Parenting Plan Considerations
In each case involving minor children, the Court enters a Parenting Plan and time sharing schedule. The Parenting Plan addresses many different topics regarding your child or children which includes, but is not limited to:
How you and the other parent will make important decisions regarding your child or children such as education, health care, religion, and extracurricular activities? This is referred to as parental responsibility.
When your child or children will spend time with each parent.
How will you and the other parent share holidays, birthdays, and summer break?
Which parent’s address will be designated for school boundary and legal purposes?
How will you and the other parent address international travel?
Parental Responsibility
Section 61.13, Florida Statutes states that the court shall order that parents share the parental responsibility for the child or children unless the court finds that shared parental responsibility would be detrimental to the child or children. Shared parental responsibility is essentially continuing to communicate and work together to make decisions that are in the best interests of your child or children. In reality, well over 95% of all matters involving minor children are appropriate for shared parental responsibility.
However, if the court determines that shared parental responsibility would be detrimental to your child or children, the court may order sole parental responsibility (sole decision-making authority) and make arrangements for time-sharing as specified in the Parenting Plan, taking into considerations necessary to protect the child or other parent from harm. The Court may also order sole parental responsibility without time-sharing with the other parent if it is in the best interests of the child.

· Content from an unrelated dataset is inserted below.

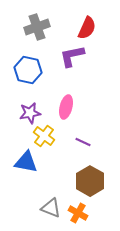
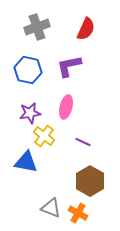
red semicircle: moved 1 px left, 1 px down
purple L-shape: moved 3 px left, 10 px down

Additionally, in ordering shared parental responsibility the court may consider the expressed desires of the parents and may grant to one parent ultimate decision-making responsibility (what we call the tie-breaking vote) over specific aspects of the child’s welfare or may divide those responsibilities between the parents based on the best interests of the child or children. Areas of responsibility may include education, health care, and any other responsibilities that the court finds are unique to a particular family.
Statutory Factors
Parenting plans are also governed by Section 61.13, Florida Statutes. This statute requires the Court to determine what is in the best interests of the minor child or children. Absent an agreement by the parents, the Court must make this determination by analyzing the unique facts and circumstances of each family in light of the factors listed in the statute which are as follows:
The demonstrated capacity and disposition of each parent to facilitate and encourage a close and continuing parent-child relationship, to honor the time-sharing schedule, and to be reasonable when changes are required.
The anticipated division of parental responsibilities after the litigation, including the extent to which parental responsibilities will be delegated to third parties.
The demonstrated capacity and disposition of each parent to determine, consider, and act upon the needs of the child as opposed to the needs or desires of the parent.
The length of time the child has lived in a stable, satisfactory environment and the desirability of maintaining continuity.
The geographic viability of the parenting plan, with special attention paid to the needs of school-age children and the amount of time to be spent traveling to effectuate the parenting plan. This factor does not create a presumption for or against relocation of either parent with a child.
The moral fitness of the parents.
The mental and physical health of the parents.
The home, school, and community record of the child.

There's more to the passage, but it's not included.